### What the task asks
Exact reproduction of the data is required, with images excluded.

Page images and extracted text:

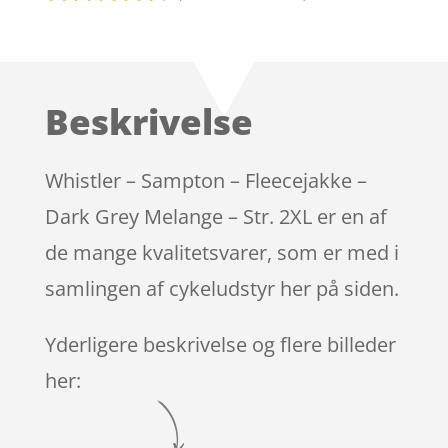
Bedømt
som
4.4
ud af 5
baseret
Beskrivelse
på
kundebedø
mmelser
Whistler – Sampton – Fleecejakke –
Dark Grey Melange – Str. 2XL er en af
de mange kvalitetsvarer, som er med i
samlingen af cykeludstyr her på siden.
Yderligere beskrivelse og flere billeder
her:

### Answer to the problem
Bedømt
som
4.4
ud af 5
baseret
Beskrivelse
på
kundebedø
mmelser
Whistler – Sampton – Fleecejakke –
Dark Grey Melange – Str. 2XL er en af
de mange kvalitetsvarer, som er med i
samlingen af cykeludstyr her på siden.
Yderligere beskrivelse og flere billeder
her:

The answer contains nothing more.